On any given day, there are approximately 3,000 people on the waiting list to get a heart transplant. However, with only about 2,000 donor hearts available annually, the wait times for these patients can stretch longer than a year.
For someone with a failing heart, a year may be too long.
SynCardia Systems, Inc. aims to remedy this by implanting patients with its Total Artificial Heart, providing them with a “bridge to transplant.” The device, which was recently featured in a documentary on the Smithsonian Channel, was developed with the help of several surgeons and engineers at the UA.
The SynCardia temporary Total Artificial Heart is the world’s first and only device of its kind to be approved for use by the Food and Drug Administration, said Michael Garippa, CEO and president of SynCardia.
Originating from a University of Arizona Medical Center program, Syncardia was formed with the help of Dr. Jack Copeland, a renowned heart surgeon who, in 1985, became the first person to successfully use the Jarvik 7 Total Artificial Heart as a bridge to transplant. The patient received a donor heart after living for nine days on the Jarvik 7, which was later renamed the Total Artificial Heart.

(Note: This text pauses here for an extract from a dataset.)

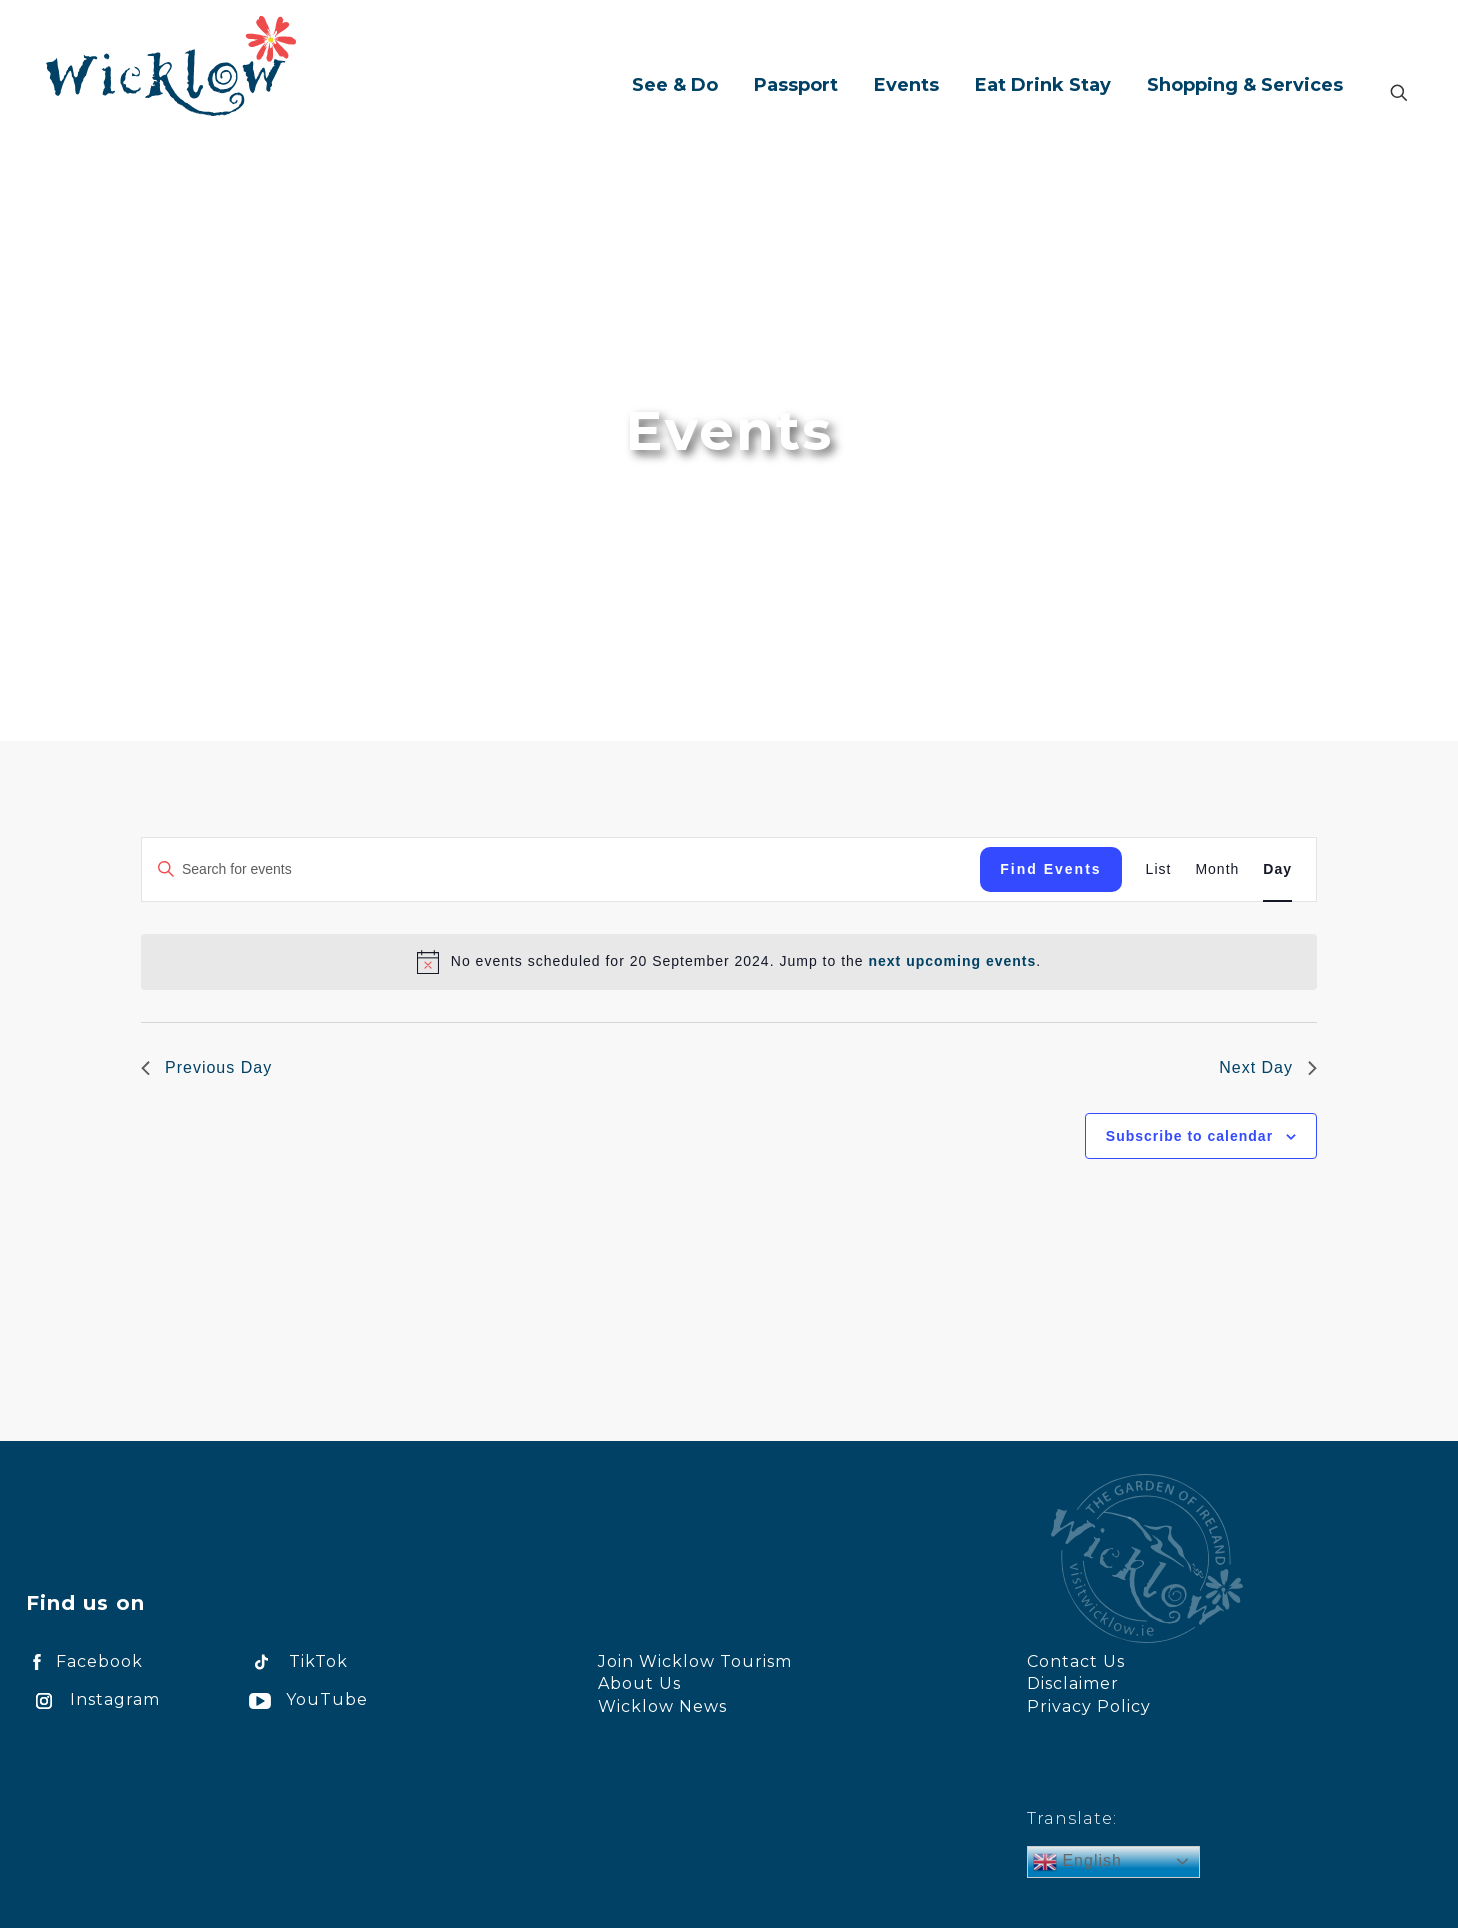 The image size is (1458, 1928). What do you see at coordinates (746, 961) in the screenshot?
I see `[alert]` at bounding box center [746, 961].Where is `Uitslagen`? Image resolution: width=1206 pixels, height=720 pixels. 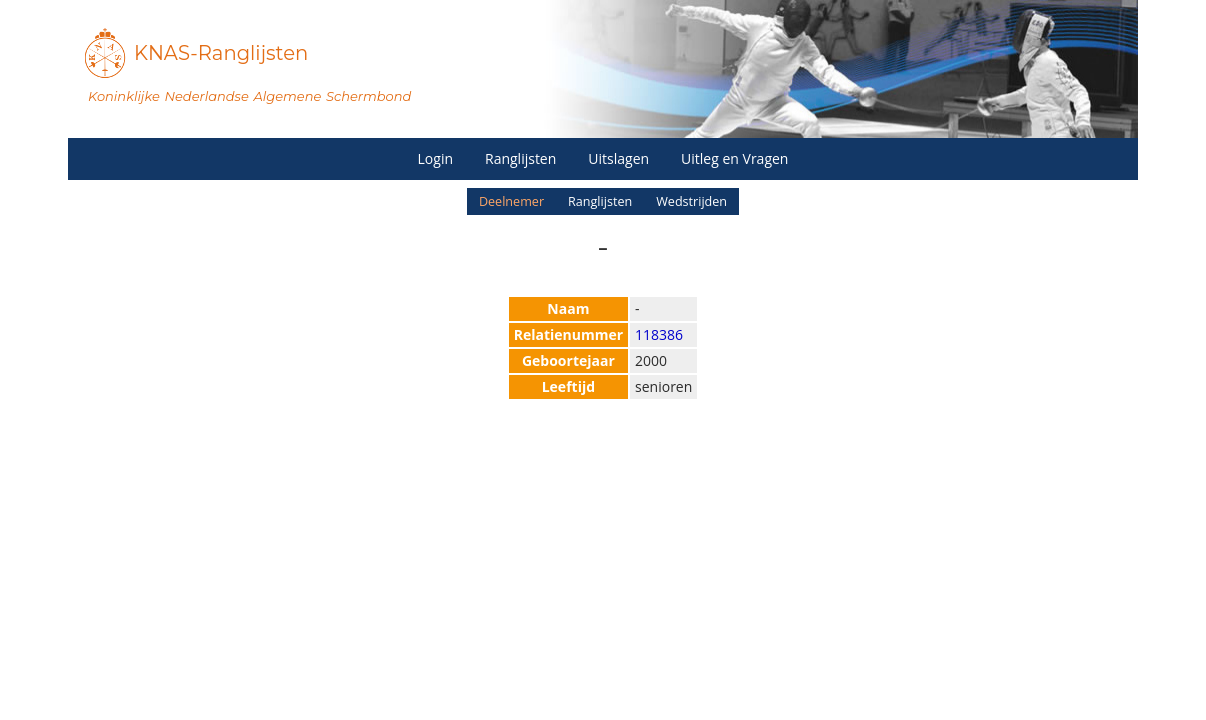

“[It operates] a little [differently] than your heart, but it achieves the same thing,” said Richard Smith, chief technical officer and co-founder of SynCardia who is the technical director of UAMC’s Artificial Heart/Perfusion Programs. “Your blood pressure is still the same; the amount of flow is [actually increased], and so your body doesn’t know any different.”
Here’s how it works: a piston contained in a “driver” that is outside the body pumps pulses of air into two tubes that enter the body and connect to the artificial heart. The air pressure created fills a diaphragm inside each of two rigid containers that mimic the ventricles of a human heart, pushing blood along its course throughout the body, Smith said.
Out of the 1,260 implantations, the valves on the Total Artificial Heart have never failed, and the diaphragms have a failure rate of less than 1 percent over the lifetime of the device, said Don Isaacs, vice president of communications for SynCardia, which is based in Tucson.
That kind of reliability is one of the reasons Dr. Zain Khalpey, the director of Clinical and Translational Research at UAMC, said he feels confident when he performs the implantations, which require the removal of the majority of the patient’s heart.
“It’s a very durable device … and very low-maintenance,” Khalpey said, “but it’s also a very powerful device in the sense that it gives you very good [blood flow] to the kidneys and to the lungs and to the rest of the body.” The Total Artificial Heart’s pulsating action makes it preferable to continuous-flow devices in that it replicates the natural beating of the heart, Khalpey added.
SynCardia is currently performing clinical trials in the U.S. to test the efficacy of a portable driver that fits into a backpack, which would allow patients to leave the hospital, as well as a smaller artificial heart that can be implanted in people with smaller frames, such as children.
Christopher Larsen, 43, was implanted with the Total Artificial Heart in July after being diagnosed with cardiomyopathy, or a weakened heart. Although he was initially hesitant to have his heart replaced with a machine, Larsen said that he lost all reservations the day before he was scheduled to receive the implant.
“I was with my family and my heart stopped,” he said, adding that a screen displaying his vital signs let him “know for sure” that his heart wasn’t beating. After several seconds, during which time Larsen said he couldn’t breathe, his heart resumed its rhythm.
“After that, I had no issues with getting an artificial heart,” Larsen said.
As part of a clinical trial, Larsen’s artificial heart is run off of the battery-powered “Freedom” driver. The compact power source fits inside a backpack that he wears during his daily strolls around the UAMC campus.
Larsen said he is grateful that he was able to get the implant.
“The good thing about the artificial heart is, well, I’m alive; I’m walking around; I’m not bedridden,” Larsen said. “I’m very thankful.”